A dock statement, though admissible, is not equivalent to sworn testimony and must be weighed cautiously.

 

ATTORNEY GENERAL v. WANNIARACHCHIGE RANGA SAMPATH FONSEKA

Supreme Court of Sri Lanka — SC Appeal No. 36/2020

Decided on: 24th October 2025 - Before: Menaka Wijesundera, J., Achala Wengappuli, J., and K. Priyantha Fernando, J.

Criminal Law — Poisons, Opium and Dangerous Drugs (Amendment) Act, No. 13 of 1984 — Sections 54A(a) and (d)  Possession and trafficking of heroin — Dock statement  Evidentiary value — Rebuttal evidence under Section 202 of the Code of Criminal Procedure Act — Defence of alibi — Timing and disclosure — Burden on accused — Procedural fairness — Estoppel and waiver.

 The appellant was indicted before the High Court of Colombo for possession and trafficking of 246.14 grams of heroin, contrary to Sections 54A(a) and (d) of the Poisons, Opium and Dangerous Drugs (Amendment) Act, No. 13 of 1984. Two co-accused pleaded guilty and were convicted. The appellant pleaded not guilty, stood trial, and was convicted after full proceedings. The conviction and sentence were affirmed by the Court of Appeal. The Supreme Court granted special leave to appeal on two questions of law concerning the alleged failure of the Court of Appeal to consider (i) whether the trial judge erred in failing to properly evaluate the defence case, and

(ii) whether the rejection of the dock statement and defence witnesses created a reasonable doubt in the prosecution case.

Facts 

Police Narcotics Bureau officers, acting on intelligence, arrested the appellant after observing him receiving a bag from two Pakistani nationals in Bambalapitiya. The bag contained heroin. The appellant denied the prosecution version, stating in his dock statement that he was arrested elsewhere, namely at Boralesgamuwa and was not in possession of any narcotics. He claimed his mobile phone records showed incoming calls at 1:27 p.m. and 3:00 p.m., allegedly while he was in custody, implying that he could not have been arrested at the time and place alleged.
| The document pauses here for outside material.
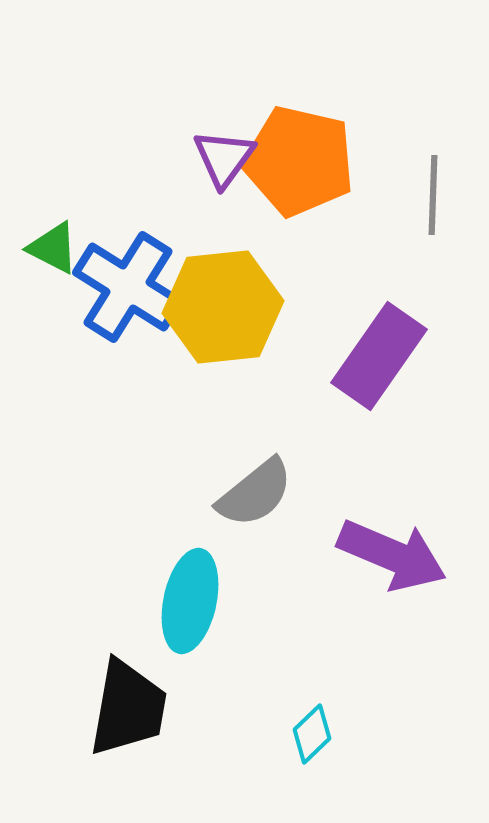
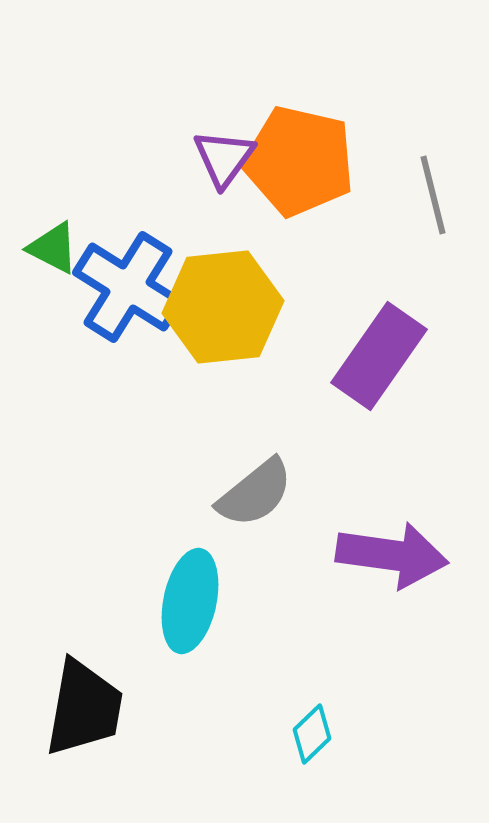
gray line: rotated 16 degrees counterclockwise
purple arrow: rotated 15 degrees counterclockwise
black trapezoid: moved 44 px left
After this new claim, the prosecution sought and obtained leave under Section 202 of the Code of Criminal Procedure Act to call rebuttal evidence from PW1, the arresting officer, to clarify the issue of the mobile phone. PW1 explained that the appellant’s phone had been temporarily returned for operational reasons. The defence then called witnesses from Dialog and Etisalat to verify call logs; however, no definitive location data or corroboration of the alibi was produced.

The trial judge rejected the belated alibi and found the appellant guilty on both counts. The Court of Appeal upheld the conviction.

 Held - Per Menaka Wijesundera, J. (Achala Wengappuli, J. and K. Priyantha Fernando, J. agreeing):  A dock statement, though unsworn and untested by cross-examination, constitutes evidence for the defence subject to inherent infirmities. Courts must consider it, but its weight depends on context and credibility. 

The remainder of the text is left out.